Because SRS is the result of voluntary reporting and is influenced by reporting bias including underreporting, and the value of the signal easily changes depending on the timing of the analysis, signal detection is not necessarily the true risk, but is limited to the hypothesis of risk. In other words, PRR signals and AR signals are limited to the hypothesis of risk, but they are not the true risk.

The detected signals are hypotheses to be clinically noticed until pharmacologic verification is completed. For the AR method to be an alternative to the PRR method, a correlation with the magnitude of the signal value is desirable.

The magnitude of the lift values as AR signals and the PRR signals intensity are positively correlated. Thus, the correlation of the signal values of each method also makes the AR method easy to use for pharmacovigilance.

The conventional PRR method involves extracting data for each of the primary diseases, as shown in Figs. 1, 2 and 4, and constructing a 2 × 2 drug–AE k × m table. If a similar calculation method as shown in Figs. 2 and 3 that simply creates combinations from the database was used for AR method, the number of the combinations considered would be enormous and it would be difficult to calculate within a realistic time, even if AR method is used.
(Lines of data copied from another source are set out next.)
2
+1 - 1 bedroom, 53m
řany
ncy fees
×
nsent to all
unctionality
However, in the AR method, the “apriori algorithm” can be used to reduce the number of calculations. The apriori algorithm is based on the principle that “support of a certain item set is always less than or equal to support of its partial item set” [12]. Therefore, it is unnecessary to calculate the risk index for all combinations, which is required in the conventional method.

In this study, the AR method proposed also requires verification for primary diseases other than kidney injury and liver injury. However, it was suggested that computation using the “apriori algorithm” of AR method might be simple with the detection power equivalent to that of the conventional PRR method.

Conclusion

The use of post-marketing drugs is complicated, and unlike clinical trials, background factors of patients are diverse. In addition, the frequency of occurrence of ADEs in clinical trial is not known, and there are ADEs that occur over a period longer than the duration of the clinical trial.
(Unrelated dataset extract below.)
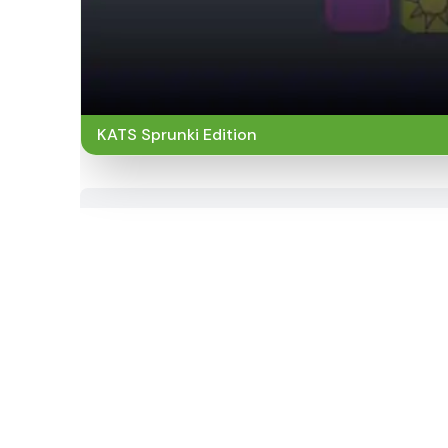
KATS Sprunki Edition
SRS analysis using signal detection enables the exploration of unknown ADEs not found in clinical trials and safety assessments in specific populations. It is possible to evaluate safety reflecting the actual clinical use situation. In addition, SRS has played a major role in pharmaepidemiological studies centered on drug safety assessment.

The PRR, which is a conventional signal detection method, is suggestive of ADEs; a similar detection tendency was observed for the AR method. Then, the signal value should be calculated quickly for pharmacological and clinical research. Therefore, in order to reveal the true risk, further pharmacological and clinical research is needed based on the hypothesis obtained. If the method of signal detection is simplified, it will be possible to detect more unknown ADE at an early stage. This is considered important for conducting pharmacological and clinical verification.

In this study, it was suggested that computation using AR method might be simple with the detection power equivalent to that of the conventional signal detection method. In addition, AR method can theoretically be applicable to SRS other than JADER. Therefore, complicated conditions (patient’s background etc.) that must take factors other than the AE–drug pairs into consideration can be easily explored by selecting the AR method as the first screening in pharmacovigilance using SRS.